Records from a data collection:
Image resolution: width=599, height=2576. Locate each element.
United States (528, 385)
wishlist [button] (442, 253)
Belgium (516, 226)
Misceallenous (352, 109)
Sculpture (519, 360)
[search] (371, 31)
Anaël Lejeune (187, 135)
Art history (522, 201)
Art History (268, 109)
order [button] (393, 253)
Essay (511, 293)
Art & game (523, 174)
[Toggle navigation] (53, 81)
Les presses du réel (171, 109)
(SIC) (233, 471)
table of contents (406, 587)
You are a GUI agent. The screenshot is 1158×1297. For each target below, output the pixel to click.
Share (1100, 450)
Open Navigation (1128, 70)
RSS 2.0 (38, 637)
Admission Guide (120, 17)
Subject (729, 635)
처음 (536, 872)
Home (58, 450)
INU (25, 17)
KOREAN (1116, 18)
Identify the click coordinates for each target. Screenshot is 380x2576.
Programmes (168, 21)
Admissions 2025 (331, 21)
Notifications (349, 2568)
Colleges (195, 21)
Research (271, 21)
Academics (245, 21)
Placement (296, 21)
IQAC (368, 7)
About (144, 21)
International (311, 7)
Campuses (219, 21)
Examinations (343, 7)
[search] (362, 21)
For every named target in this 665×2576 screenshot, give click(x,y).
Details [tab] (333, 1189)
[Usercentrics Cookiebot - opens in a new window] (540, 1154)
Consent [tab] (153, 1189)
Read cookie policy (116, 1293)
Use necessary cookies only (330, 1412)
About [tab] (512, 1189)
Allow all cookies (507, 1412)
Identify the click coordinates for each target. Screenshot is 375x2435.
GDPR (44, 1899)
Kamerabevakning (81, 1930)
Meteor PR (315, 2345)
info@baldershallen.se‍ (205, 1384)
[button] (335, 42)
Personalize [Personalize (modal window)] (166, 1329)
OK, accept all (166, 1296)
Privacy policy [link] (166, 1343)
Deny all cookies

_Your assignment:_
Leave out every line above except those from the line with "Research (271, 21)" up to and including the line with "Meteor PR (315, 2345)", and copy those exactly.

_Written response:_
Research (271, 21)
Academics (245, 21)
Placement (296, 21)
IQAC (368, 7)
About (144, 21)
International (311, 7)
Campuses (219, 21)
Examinations (343, 7)
[search] (362, 21)
For every named target in this 665×2576 screenshot, give click(x,y).
Details [tab] (333, 1189)
[Usercentrics Cookiebot - opens in a new window] (540, 1154)
Consent [tab] (153, 1189)
Read cookie policy (116, 1293)
Use necessary cookies only (330, 1412)
About [tab] (512, 1189)
Allow all cookies (507, 1412)
Identify the click coordinates for each target. Screenshot is 375x2435.
GDPR (44, 1899)
Kamerabevakning (81, 1930)
Meteor PR (315, 2345)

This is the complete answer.